#### The problem
Which lines mention "have"? Show each one from the listing.

#### Dataset excerpts
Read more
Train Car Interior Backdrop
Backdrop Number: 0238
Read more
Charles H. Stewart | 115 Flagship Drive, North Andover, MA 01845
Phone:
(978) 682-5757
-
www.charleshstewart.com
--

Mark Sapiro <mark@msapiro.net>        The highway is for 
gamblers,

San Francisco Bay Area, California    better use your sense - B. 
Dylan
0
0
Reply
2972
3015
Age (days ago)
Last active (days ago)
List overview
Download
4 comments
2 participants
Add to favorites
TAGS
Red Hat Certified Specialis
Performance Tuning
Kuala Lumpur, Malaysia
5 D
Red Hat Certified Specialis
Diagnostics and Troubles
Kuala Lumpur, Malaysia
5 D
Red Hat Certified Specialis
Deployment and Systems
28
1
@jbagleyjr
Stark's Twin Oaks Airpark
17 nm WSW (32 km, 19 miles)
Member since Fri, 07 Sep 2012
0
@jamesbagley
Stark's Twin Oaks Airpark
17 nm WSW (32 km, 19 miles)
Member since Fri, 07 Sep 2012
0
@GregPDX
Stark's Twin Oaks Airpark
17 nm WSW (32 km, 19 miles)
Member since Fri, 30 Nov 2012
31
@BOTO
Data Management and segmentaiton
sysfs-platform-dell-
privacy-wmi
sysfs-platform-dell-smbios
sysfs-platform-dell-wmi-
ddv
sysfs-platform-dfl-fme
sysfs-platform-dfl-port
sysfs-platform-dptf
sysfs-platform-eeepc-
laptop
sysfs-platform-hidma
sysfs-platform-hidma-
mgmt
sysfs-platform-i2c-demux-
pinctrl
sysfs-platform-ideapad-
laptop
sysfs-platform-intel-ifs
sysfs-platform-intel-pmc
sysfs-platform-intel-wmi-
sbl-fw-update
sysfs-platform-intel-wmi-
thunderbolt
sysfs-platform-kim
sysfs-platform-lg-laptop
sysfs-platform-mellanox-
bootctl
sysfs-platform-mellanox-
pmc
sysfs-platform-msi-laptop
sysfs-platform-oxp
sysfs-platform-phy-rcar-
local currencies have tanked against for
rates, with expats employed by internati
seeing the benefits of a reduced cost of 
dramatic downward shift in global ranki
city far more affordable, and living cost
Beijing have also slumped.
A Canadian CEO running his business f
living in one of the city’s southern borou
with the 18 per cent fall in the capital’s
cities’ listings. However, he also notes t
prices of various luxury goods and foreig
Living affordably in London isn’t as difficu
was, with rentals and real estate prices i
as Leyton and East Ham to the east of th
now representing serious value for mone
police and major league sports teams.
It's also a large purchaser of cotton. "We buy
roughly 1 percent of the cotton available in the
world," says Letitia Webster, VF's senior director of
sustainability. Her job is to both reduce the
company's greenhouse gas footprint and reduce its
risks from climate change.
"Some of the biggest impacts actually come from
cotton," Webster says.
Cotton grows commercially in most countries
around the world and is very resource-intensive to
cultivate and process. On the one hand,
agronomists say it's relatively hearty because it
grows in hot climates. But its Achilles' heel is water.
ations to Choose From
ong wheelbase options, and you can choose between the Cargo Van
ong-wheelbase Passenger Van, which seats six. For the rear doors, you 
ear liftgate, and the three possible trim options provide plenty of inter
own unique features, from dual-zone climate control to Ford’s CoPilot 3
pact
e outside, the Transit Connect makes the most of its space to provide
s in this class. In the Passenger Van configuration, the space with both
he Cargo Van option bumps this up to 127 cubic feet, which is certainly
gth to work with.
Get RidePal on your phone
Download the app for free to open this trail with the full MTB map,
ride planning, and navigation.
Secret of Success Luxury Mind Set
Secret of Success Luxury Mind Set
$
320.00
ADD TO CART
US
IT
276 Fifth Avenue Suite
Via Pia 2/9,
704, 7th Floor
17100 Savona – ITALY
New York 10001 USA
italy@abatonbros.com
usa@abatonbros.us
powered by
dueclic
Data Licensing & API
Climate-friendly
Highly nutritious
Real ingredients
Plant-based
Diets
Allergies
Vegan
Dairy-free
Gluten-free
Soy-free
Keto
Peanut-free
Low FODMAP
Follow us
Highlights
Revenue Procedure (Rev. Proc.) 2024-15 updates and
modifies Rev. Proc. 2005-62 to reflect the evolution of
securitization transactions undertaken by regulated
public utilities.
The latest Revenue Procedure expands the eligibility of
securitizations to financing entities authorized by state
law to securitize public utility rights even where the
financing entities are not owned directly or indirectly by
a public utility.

#### Result
local currencies have tanked against for
Beijing have also slumped.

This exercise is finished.